The SFA said on Thursday: “The Scottish FA is disappointed by contents of the most recent statement issued by Rangers in relation to a match incident during the club’s recent Premiership fixture against Celtic.
“Chief executive James Bisgrove and director of football operations Creag Robertson attended a private briefing with the head of referee operations, Crawford Allan, to review the incident in question, including the use of matchday audio.
“We understood from the chief executive that the meeting had been constructive and informative, and conducted amicably.
“This does not appear to be reflected in the club’s statement.
“During the meeting, it was pointed out that the incident in question was a subjective handball and that the VAR did not deem it a sufficiently clear and obvious error to refer to On Field Review.
“Furthermore, the offside would not have been mentioned at the time as it was not part of the VAR’s decision-making on the handball.
“It was highlighted within Clydesdale House that had the VAR considered the incident to be a handball offence and asked the referee to carry out an On Field Review, the Attacking Phase of Play would have been checked and an offside would have been identified.
“This supplementary information was relayed to broadcasters in-game, and we are reviewing the process of information dissemination to avoid any perceived ambiguity in future.
“There was an overall consensus that the incident could not have led to a penalty kick being awarded in any event, and that there was no impact on the final outcome of the match.
“Scotland’s VAR protocol is in many ways modelled on the PGMOL system, and we are in regular dialogue with our colleagues in England on knowledge sharing and improvements.

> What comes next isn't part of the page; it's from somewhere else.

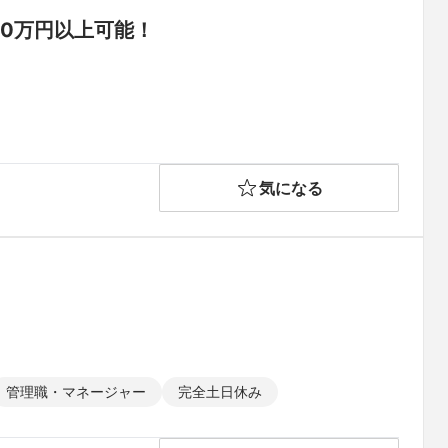
00万円以上可能！
気になる
管理職・マネージャー
完全土日休み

“VAR has been operational in Scotland for just over a year, whilst it has been operational in England for more than four.
“Since the summer, we have ensured that Key Match Incidents are reviewed and shared with all clubs after every full round of 11 Premiership fixtures, including use of audio.
“We will continue to do this, along with KMI being shared with the Independent Review Panel for their consideration and opinion.
“Finally, we note posts from a recent official media partner of the club’s detailing requests from the private meeting that were immediately rejected.
“We would ask that club representatives show greater responsibility in such matters, especially in the context of recent incidents in European football that have compromised the safety of match officials and led to widespread condemnation.”